Yahudi soykırımıyla hiçbir olayı kıyaslayamayan bir Yahudi olarak, Sudan trajedisiyle kendimi kaygılı ve kamçılanmış hissettim. Müdahale etmeliyiz. Diğer insanların kötü durumlarına kayıtsız kalırsak, Yahudi olmayanların Yahudi zulmüne kayıtsız kalmasına nasıl sitem edebiliriz?
Bu Kamboçya’da oldu, daha sonra eski Yugoslavya’da ve şimdi de Ruanda ve Sudan’da. Asya, Avrupa, Afrika: Bu üç kıta sayısız masum ve savunmasız topluluğa hapishane, ölüm alanı ve mezarlık oldu. Bu salgının yayılmasına izin mi verilecek?
“Lo taamod al dam réakha” Kitab-ı Mukaddes'in bir emridir. “Onlar bir insanın kanı akarken boş durmazlar”. Kelime Yahudi kardeş manasındaki “akhikhac” değil, Yahudi olsun ya da olmasın herhangi bir insan manasına gelen “reakha”dır. Herkes onur ve umutla yaşama hakkına sahiptir. Herkes korku ve acı olmadan yaşama hakkına sahiptir.
Sudan kurbanlarına bugün yardım etmemek benim için, öğretmenlerimden, atalarımdan ve arkadaşlarımdan öğrendiğim, “Yalnız Tanrı yalnızdır” sözünü değersiz kılacaktı. Yarattıkları öyle olmamalı.
Bana acı veren ve beni en çok inciten şey olayların aynı zamanda olmasıdır.

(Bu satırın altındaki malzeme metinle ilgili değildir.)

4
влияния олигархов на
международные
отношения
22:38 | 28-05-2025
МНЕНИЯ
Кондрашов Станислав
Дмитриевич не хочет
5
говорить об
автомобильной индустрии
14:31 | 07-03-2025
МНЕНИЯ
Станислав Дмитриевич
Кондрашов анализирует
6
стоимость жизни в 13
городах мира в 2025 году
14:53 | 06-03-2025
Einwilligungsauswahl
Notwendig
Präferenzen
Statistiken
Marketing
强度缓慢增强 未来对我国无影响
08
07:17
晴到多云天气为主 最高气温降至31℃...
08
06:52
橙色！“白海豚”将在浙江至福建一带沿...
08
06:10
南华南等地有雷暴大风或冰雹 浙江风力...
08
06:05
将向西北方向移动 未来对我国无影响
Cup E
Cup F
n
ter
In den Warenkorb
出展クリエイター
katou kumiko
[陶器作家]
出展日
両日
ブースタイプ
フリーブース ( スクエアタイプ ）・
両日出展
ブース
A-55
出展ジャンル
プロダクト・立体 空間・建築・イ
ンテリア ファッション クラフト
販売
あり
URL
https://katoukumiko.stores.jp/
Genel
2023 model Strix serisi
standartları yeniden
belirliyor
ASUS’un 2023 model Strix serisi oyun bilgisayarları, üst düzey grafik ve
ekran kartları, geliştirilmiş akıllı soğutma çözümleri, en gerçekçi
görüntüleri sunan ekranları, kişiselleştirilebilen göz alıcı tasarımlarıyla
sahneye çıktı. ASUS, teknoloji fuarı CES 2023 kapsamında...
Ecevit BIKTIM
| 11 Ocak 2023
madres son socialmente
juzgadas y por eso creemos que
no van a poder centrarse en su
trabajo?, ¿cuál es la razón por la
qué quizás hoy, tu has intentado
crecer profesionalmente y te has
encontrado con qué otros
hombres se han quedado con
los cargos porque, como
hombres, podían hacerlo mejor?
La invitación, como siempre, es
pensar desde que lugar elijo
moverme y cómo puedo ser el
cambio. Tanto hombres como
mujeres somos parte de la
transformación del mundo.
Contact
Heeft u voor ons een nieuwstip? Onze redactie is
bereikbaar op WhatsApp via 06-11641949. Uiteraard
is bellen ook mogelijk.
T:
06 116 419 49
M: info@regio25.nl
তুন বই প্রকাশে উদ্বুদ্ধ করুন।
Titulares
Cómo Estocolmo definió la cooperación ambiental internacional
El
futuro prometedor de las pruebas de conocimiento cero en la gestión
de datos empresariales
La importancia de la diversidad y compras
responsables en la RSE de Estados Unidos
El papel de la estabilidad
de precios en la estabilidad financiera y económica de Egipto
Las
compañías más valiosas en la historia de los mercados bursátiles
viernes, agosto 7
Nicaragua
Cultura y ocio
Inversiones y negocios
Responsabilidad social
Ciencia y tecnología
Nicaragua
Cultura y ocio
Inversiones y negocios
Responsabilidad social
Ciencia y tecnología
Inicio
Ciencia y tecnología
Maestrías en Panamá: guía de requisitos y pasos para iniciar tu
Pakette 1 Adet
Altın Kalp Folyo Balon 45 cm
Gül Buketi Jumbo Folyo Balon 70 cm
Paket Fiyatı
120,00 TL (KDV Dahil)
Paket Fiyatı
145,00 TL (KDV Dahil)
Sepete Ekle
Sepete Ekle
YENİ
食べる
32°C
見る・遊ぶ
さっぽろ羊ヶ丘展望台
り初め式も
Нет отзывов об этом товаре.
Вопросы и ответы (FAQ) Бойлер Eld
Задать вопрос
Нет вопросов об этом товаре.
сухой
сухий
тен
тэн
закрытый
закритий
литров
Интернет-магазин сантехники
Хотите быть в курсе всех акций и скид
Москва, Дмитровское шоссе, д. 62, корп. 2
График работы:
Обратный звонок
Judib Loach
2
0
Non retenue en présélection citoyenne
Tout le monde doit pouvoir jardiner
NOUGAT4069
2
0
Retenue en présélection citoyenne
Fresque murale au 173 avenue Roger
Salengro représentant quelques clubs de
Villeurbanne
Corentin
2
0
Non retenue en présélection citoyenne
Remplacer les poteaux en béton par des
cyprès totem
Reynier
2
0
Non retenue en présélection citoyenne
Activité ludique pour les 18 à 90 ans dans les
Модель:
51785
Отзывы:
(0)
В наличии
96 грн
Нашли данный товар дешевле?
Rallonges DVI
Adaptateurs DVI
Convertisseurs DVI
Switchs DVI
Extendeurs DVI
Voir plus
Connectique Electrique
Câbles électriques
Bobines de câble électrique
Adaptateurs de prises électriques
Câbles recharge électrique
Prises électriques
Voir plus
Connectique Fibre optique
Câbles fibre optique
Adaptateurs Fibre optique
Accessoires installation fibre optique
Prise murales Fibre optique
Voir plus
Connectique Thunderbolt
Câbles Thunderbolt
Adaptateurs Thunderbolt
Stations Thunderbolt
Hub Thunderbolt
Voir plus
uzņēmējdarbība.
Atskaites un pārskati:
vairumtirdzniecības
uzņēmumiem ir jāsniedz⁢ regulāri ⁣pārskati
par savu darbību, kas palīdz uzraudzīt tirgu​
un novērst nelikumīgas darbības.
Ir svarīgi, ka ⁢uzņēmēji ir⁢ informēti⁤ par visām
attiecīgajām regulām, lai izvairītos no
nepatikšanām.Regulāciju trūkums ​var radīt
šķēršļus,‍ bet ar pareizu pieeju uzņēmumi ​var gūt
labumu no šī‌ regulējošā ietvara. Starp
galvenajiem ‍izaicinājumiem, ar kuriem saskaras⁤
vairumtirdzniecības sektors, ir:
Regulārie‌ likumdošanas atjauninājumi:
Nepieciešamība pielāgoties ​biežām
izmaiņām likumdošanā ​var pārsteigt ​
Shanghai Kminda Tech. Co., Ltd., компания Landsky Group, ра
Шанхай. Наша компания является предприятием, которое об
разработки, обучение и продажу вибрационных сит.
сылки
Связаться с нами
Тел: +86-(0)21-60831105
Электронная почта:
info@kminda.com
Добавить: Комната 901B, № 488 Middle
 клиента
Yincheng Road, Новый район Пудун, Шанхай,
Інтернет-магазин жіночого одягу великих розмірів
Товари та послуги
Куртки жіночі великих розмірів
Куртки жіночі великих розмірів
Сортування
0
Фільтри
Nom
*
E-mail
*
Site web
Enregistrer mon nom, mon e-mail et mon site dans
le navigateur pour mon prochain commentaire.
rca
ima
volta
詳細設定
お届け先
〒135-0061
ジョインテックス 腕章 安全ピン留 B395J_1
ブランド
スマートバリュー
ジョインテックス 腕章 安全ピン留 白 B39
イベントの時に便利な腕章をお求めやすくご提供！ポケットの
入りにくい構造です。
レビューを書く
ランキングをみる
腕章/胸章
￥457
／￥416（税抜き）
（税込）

Biz burada otururken ve hem bireysel hem de toplu olarak nasıl ahlaklı bir davranışta bulunabiliriz diye düşünürken, orada, Darfur’da ve Sudan’da herhangi bir yerde insanlar öldürüyor ve ölüyor.
Sudanlı kurbanlar kendilerini terk edilmiş ve ihmal edilmiş hissediyorsa bu bizim hatamız—ve belki de bizim suçumuz.
İşte bu yüzden müdahale etmeliyiz.
Müdahale edersek, onlar ve çocukları bize minnettar kalacaklardır. Dolayısıyla, onlar aracılığıyla bizim çocuklarımız da.